Counter-irritation has been known since antiquity, and is at the base of many noxious folk remedies, such as the application of cautery, blistering and moxibustion (the burning of dried Artemisia annua on the skin) to name but a few, whereby “one pain masks another.”7 These modalities were once widely used, generally in an attempt to reduce inflammation.9 It is therefore plausible that the nonspecific effects observed in some types of acupuncture are also linked to DNIC, since some authors have reported that acupuncture is only effective in producing analgesia when the stimulation itself is of a sufficient intensity to cause an unpleasant sensation. The DNIC induced by needles is believed to be mediated by the release of endogenous opioid neuropeptides and/or monoaminergic neurotransmitters, mainly because naloxone, a central and peripheral opioid receptor antagonist, is reported to reverse its effects.10,11 A true interpretation of this finding invalidates the traditional lore of the meridian-and-points system, and indicates that any needling regimen can lead to outcomes associated with DNIC. This finding echoes the position of Felix Mann, MD, the founder of the British Medical Acupuncture Society, who after decades of practice reached the conclusion that putting needles in “wrong” places was as effective as a “correct” treatment. He therefore wrote that “traditional acupuncture points are no more real than the black spots a drunkard sees in front of his eyes.”12

There is also credible evidence that the stimulation of a myofascial trigger point (TrP), meaning a localized, hyperirritable nodule nested within a palpable taut band of skeletal muscle or fascia,13 can evoke short-term anti-nociceptive effects on the same segmental dermatome.14 This local hypoalgesic effect is reported to be greater than stimulation at remote dermatomes.15 It is based on this finding, that Janet Travell, MD, (1901-1997) began needling hyperirritable points with syringes in in the 1940s, injecting them first with procaine.16 Procaine was later replaced by saline solution,17 which was later replaced by “dry needling” (TrP-DN ) — without any fluid in the syringe.18,19 Although the dermatomal distributiosn of anti-nociceptive effects do not correspond to the distribution of the Chinese meridians, they do affect the outcome of two-arm studies because any needling regimen in the same dermatome should lead to similar results.
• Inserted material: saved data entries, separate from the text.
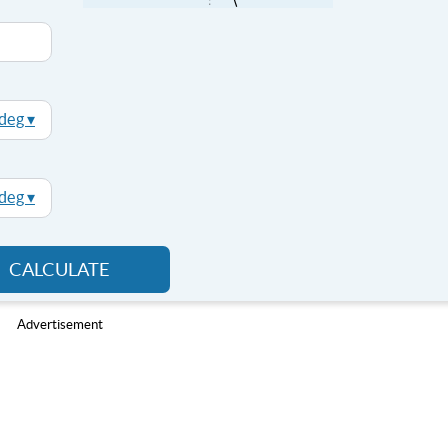
deg ▾
deg ▾
CALCULATE
Advertisement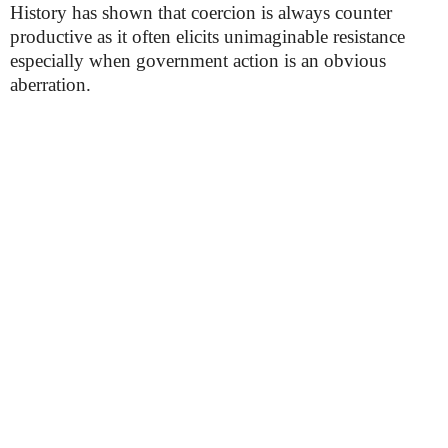
History has shown that coercion is always counter
productive as it often elicits unimaginable resistance
especially when government action is an obvious
aberration.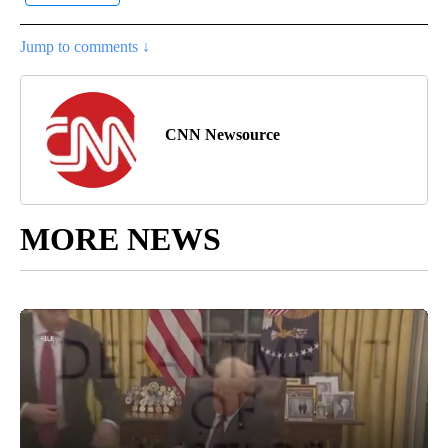
Jump to comments ↓
CNN Newsource
MORE NEWS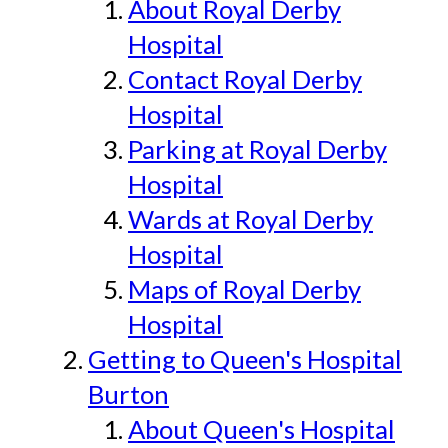
About Royal Derby
Hospital
Contact Royal Derby
Hospital
Parking at Royal Derby
Hospital
Wards at Royal Derby
Hospital
Maps of Royal Derby
Hospital
Getting to Queen's Hospital
Burton
About Queen's Hospital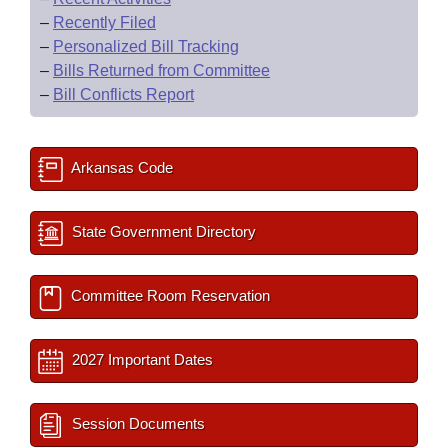
–
Recently Filed
–
Personalized Bill Tracking
–
Bills Returned from Committee
–
Bill Conflicts Report
Arkansas Code
State Government Directory
Committee Room Reservation
2027 Important Dates
Session Documents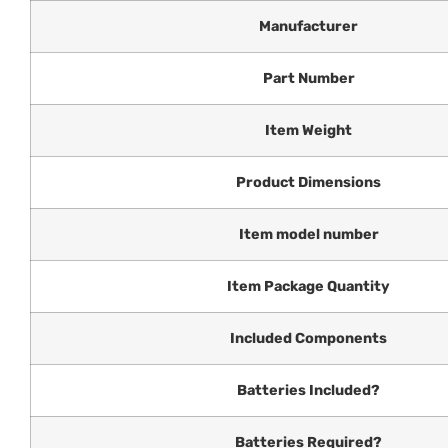
Manufacturer
Part Number
Item Weight
Product Dimensions
Item model number
Item Package Quantity
Included Components
Batteries Included?
Batteries Required?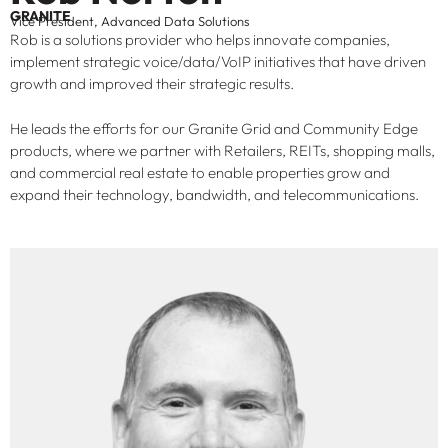
GRANITE
Vice President, Advanced Data Solutions
Rob is a solutions provider who helps innovate companies,
implement strategic voice/data/VoIP initiatives that have driven
growth and improved their strategic results.
He leads the efforts for our Granite Grid and Community Edge
products, where we partner with Retailers, REITs, shopping malls,
and commercial real estate to enable properties grow and
expand their technology, bandwidth, and telecommunications.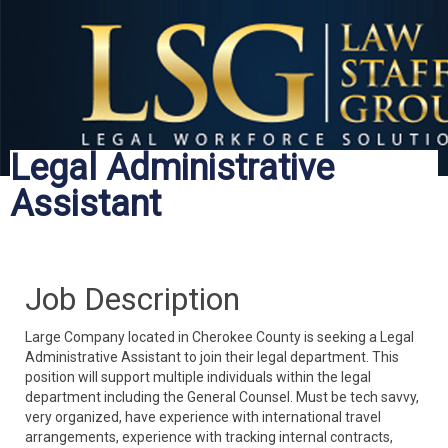
Legal Administrative
Assistant
Job Description
Large Company located in Cherokee County is seeking a Legal
Administrative Assistant to join their legal department. This
position will support multiple individuals within the legal
department including the General Counsel. Must be tech savvy,
very organized, have experience with international travel
arrangements, experience with tracking internal contracts,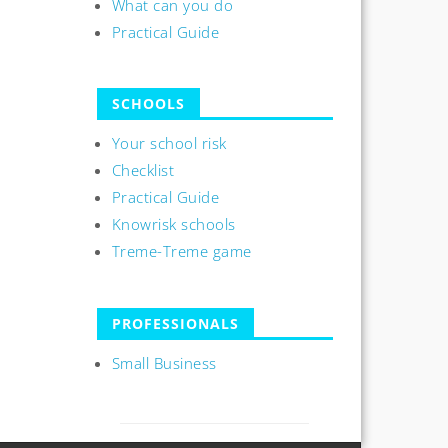
What can you do
Practical Guide
SCHOOLS
Your school risk
Checklist
Practical Guide
Knowrisk schools
Treme-Treme game
PROFESSIONALS
Small Business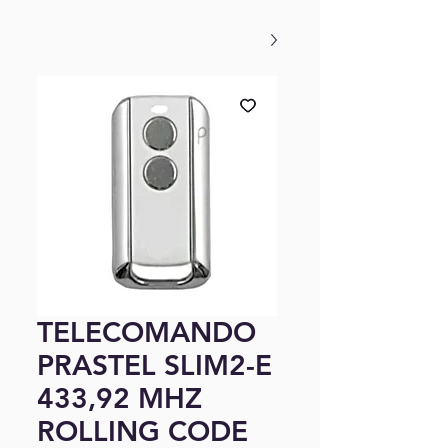
TELECOMANDO
PRASTEL SLIM2-E
433,92 MHZ
ROLLING CODE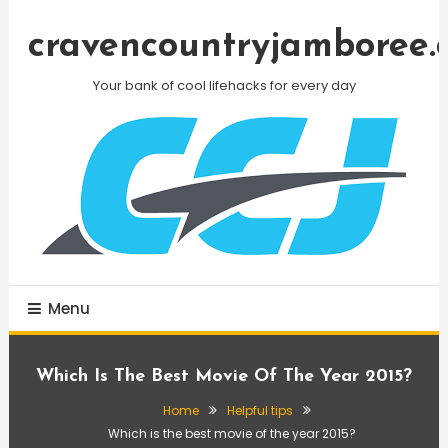
Skip
To
cravencountryjamboree.
Content
Your bank of cool lifehacks for every day
Menu
Which Is The Best Movie Of The Year 2015?
Home
Helpful tips
Which is the best movie of the year 2015?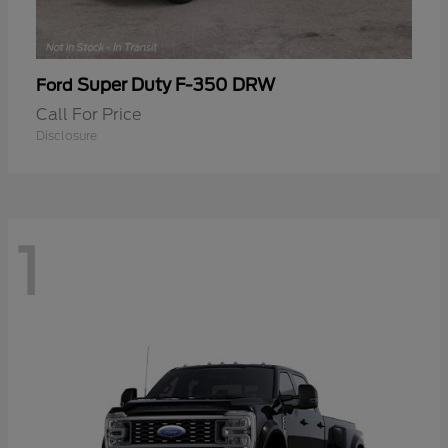
Super Duty F-350 DRW
Ford
Call For Price
Disclosure
1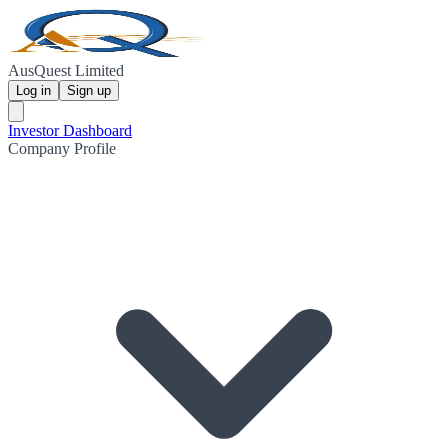
AusQuest Limited
Log in
Sign up
Investor Dashboard
Company Profile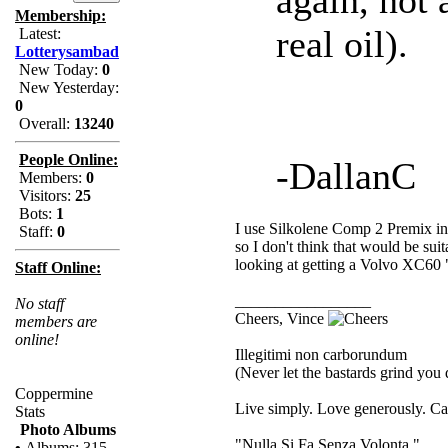
Membership:
real oil).
Latest:
Lotterysambad
New Today:
0
New Yesterday:
0
Overall:
13240
People Online:
-DallanC
Members:
0
Visitors:
25
Bots:
1
I use Silkolene Comp 2 Premix in 
Staff:
0
so I don't think that would be suit
looking at getting a Volvo XC60 "oi
Staff Online:
_________________
No staff
Cheers, Vince
members are
online!
Illegitimi non carborundum
(Never let the bastards grind you
Coppermine
Live simply. Love generously. Car
Stats
Photo Albums
"Nulla Si Fa Senza Volonta."
•
Albums: 315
Therefore, two-arm studies cannot rule out the possibility that the observed results are due to anti-nociceptive effects on the same segmental dermatome, which can occur regardless of the classical theories for point selection and means of stimulation.20

In addition, both laboratory and clinical evidence have recently shown the existence of two-way interactions between the nervous system and the innate immunity. There is experimental evidence showing that percutaneous and transcutaneous neurostimulation can inhibit macrophage activation and the production of pro-inflammatory cytokines.21 Kevin J Tracey, MD and his collogues at Feinstein Institute for Medical Research have shown that an increase in the production of Acetylcholine (ACh) can inhibit the synthesis of TNF and other pro-inflammatory cytokines in organs rich in cells of the monocyte-macrophage system.22 Tracey argues that Ach interacts with members of the nicotinic ACh receptor (nAchr) family, in particular with the alpha-7 subunit (α7nAchr), which is expressed not only by neurons, but also macrophages and other cells involved in the inflammatory response.23 It is therefore conceivable that the anti-inflammatory actions that have been associated with needling – and have been used to justify the traditional concepts of acupuncture – are directly or indirectly mediated by neurostimulation and inflammatory macrophage deactivation, and can occur with transcutaneous or percutaneous neuromodulation anywhere proximal to nerves.24 This is consistent with the hypothesis of George A. Ulett and Songping Han, who argued that certain effects of needling, especially in the ear, might be explained by a “broad parasympathetic effects” due to the stimulation of vagus nerve, which also innervates the ear.25 Again, two-arm studies cannot rule out the possibility that the observed results are due to the broad neurostimulatory effects of needling, and regardless of the needling regimen.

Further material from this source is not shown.